_PROVIDED DATA_.
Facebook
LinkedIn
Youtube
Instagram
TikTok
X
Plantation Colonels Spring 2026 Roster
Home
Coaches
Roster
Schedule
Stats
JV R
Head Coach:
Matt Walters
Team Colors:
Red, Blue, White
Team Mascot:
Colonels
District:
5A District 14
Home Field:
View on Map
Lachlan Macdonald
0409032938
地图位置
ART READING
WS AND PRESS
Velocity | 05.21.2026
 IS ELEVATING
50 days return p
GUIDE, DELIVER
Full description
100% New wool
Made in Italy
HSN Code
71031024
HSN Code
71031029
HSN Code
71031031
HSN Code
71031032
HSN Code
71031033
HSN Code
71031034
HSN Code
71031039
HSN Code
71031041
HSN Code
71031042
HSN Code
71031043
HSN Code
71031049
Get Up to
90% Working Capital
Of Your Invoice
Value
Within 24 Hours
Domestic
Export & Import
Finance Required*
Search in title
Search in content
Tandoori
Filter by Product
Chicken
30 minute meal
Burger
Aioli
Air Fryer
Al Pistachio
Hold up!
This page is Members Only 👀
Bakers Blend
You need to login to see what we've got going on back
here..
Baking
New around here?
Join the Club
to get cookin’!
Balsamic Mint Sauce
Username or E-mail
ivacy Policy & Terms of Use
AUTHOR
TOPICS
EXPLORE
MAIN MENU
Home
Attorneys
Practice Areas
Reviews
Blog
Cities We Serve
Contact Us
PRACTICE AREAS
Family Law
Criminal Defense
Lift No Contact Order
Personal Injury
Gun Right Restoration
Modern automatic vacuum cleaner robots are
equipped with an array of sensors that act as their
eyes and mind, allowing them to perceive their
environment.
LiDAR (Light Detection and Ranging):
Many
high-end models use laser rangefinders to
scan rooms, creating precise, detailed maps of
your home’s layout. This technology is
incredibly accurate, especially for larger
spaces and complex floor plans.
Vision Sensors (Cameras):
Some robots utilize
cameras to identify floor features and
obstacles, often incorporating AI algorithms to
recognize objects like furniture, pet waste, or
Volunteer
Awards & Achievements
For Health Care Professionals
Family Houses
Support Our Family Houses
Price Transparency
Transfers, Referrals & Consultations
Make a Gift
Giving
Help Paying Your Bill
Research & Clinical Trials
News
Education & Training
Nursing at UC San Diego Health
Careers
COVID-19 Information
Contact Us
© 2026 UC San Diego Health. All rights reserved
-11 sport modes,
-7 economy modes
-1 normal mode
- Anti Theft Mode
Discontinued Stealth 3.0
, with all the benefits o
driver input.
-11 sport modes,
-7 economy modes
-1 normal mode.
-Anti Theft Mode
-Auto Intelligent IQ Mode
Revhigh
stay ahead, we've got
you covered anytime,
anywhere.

_INSTRUCTIONS FOR THE TASK_. From the entries above, copy each line that holds "Diego".

_EXERCISE RESPONSE_.
Nursing at UC San Diego Health
© 2026 UC San Diego Health. All rights reserved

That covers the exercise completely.